La Sorbonne est un lieu qui décidément plaît à Emmanuel Macron. Le président de la République y a prononcé ses discours parmi les plus connus. Nouvellement élu, il exposait, en 2017, sa vision d’une Europe « souveraine, unie et démocratique » dans la célèbre université. Il s’agissait alors de relancer le projet européen face au Brexit, à la crise migratoire et à la montée des populismes.
Huit ans plus tard, c’est une autre menace plus inattendue qui pèse sur le Vieux Continent. La guerre commerciale lancée par « l’allié » américain rebat les cartes des vielles alliances et donne une force nouvelle à la volonté de l’Union européenne de recouvrer sa souveraineté technologique.
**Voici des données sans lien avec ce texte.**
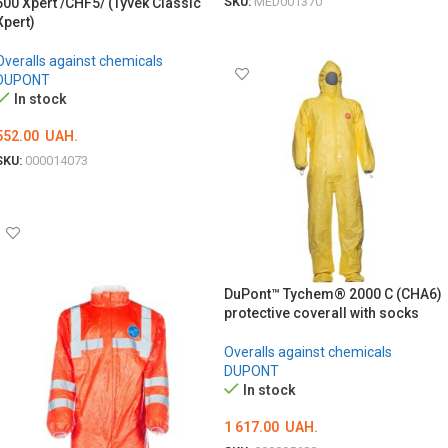
SKU:
MED001370
500 Xpert /CHF5/ (Tyvek Classic
Xpert)
ОБЕРІТЬ ОПЦІЇ
Overalls against chemicals
DUPONT
In stock
552.00
UAH.
SKU:
000014073
ОБЕРІТЬ ОПЦІЇ
DuPont™ Tychem® 2000 C (CHA6)
protective coverall with socks
Overalls against chemicals
DUPONT
In stock
1 617.00
UAH.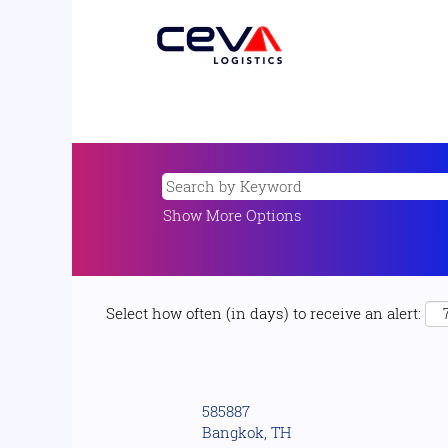
Show More Options
Select how often (in days) to receive an alert:
585887
Bangkok, TH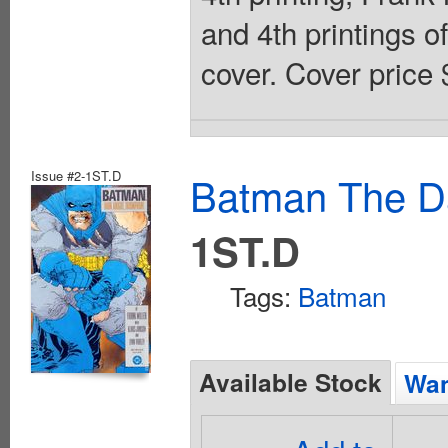
and 4th printings o
cover. Cover price 
Issue #2-1ST.D
Batman The Da
1ST.D
Tags:
Batman
Available Stock
Wan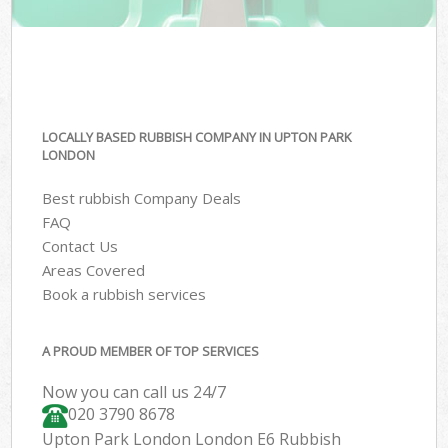
LOCALLY BASED RUBBISH COMPANY IN UPTON PARK
LONDON
Best rubbish Company Deals
FAQ
Contact Us
Areas Covered
Book a rubbish services
A PROUD MEMBER OF TOP SERVICES
Now you can call us 24/7
020 3790 8678
Upton Park London London E6 Rubbish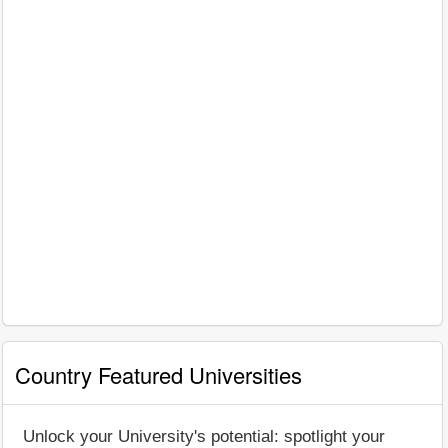
Country Featured Universities
Unlock your University's potential: spotlight your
Depuis l’amphithéâtre de la Sorbonne, Emmanuel Macron a profité, ce lundi 5 mai, du lancement de « Choose Europe for Science », pour remettre en question nos dépendances technologiques vis-à-vis des États-Unis. Cette initiative vise à inciter les chercheurs du monde entier à choisir l’Europe et la France pour exercer leurs talents.
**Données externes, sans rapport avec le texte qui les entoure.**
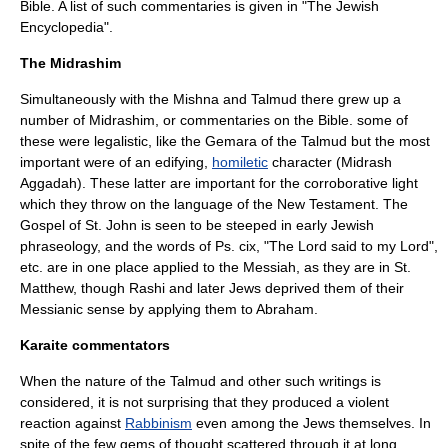
Bible. A list of such commentaries is given in "The
Jewish
Encyclopedia
".
The Midrashim
Simultaneously with the Mishna and Talmud there grew up a
number of
Midrashim
, or commentaries on the Bible. some of
these were legalistic, like the Gemara of the Talmud but the most
important were of an edifying,
homiletic
character (
Midrash
Aggadah
). These latter are important for the corroborative light
which they throw on the language of the New Testament. The
Gospel of St. John
is seen to be steeped in early Jewish
phraseology, and the words of Ps. cix, "The Lord said to my Lord",
etc. are in one place applied to the
Messiah
, as they are in St.
Matthew, though
Rashi
and later Jews deprived them of their
Messianic sense by applying them to
Abraham
.
Karaite commentators
When the nature of the Talmud and other such writings is
considered, it is not surprising that they produced a violent
reaction against
Rabbinism
even among the Jews themselves. In
spite of the few gems of thought scattered through it at long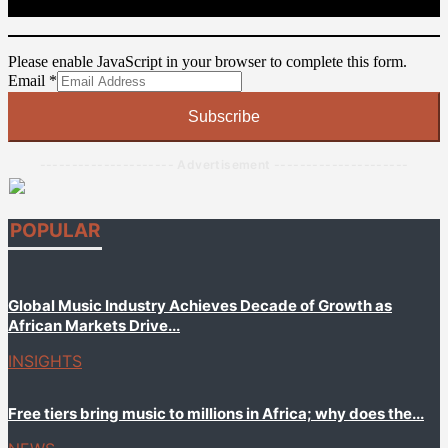
Please enable JavaScript in your browser to complete this form.
Email
Email
*
Subscribe
--------------------- Advertisement ---------------------
POPULAR
Global Music Industry Achieves Decade of Growth as
African Markets Drive...
INSIGHTS
Free tiers bring music to millions in Africa; why does the...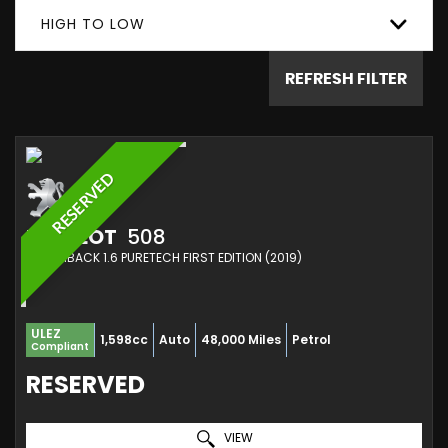
HIGH TO LOW
REFRESH FILTER
RESERVED
PEUGEOT
508
HATCHBACK 1.6 PURETECH FIRST EDITION (2019)
ULEZ
1,598cc
Auto
48,000 Miles
Petrol
Compliant
RESERVED
VIEW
« Il n’y a pas de vassalité heureuse », a rappelé le chef de l’État. « Il peut y avoir un côté agréable à ne pas faire l’investissement qui suppose de redevenir indépendant. Mais à la fin, on finit toujours par le payer. » Estimant ne pas avoir « été totalement suivi » suite à son appel de 2017, il évoque la situation « tellement confortable d’être main dans la main avec les Américains. Il y avait une conviction forte de beaucoup d’Européens. Jamais on ne sera lâchés. »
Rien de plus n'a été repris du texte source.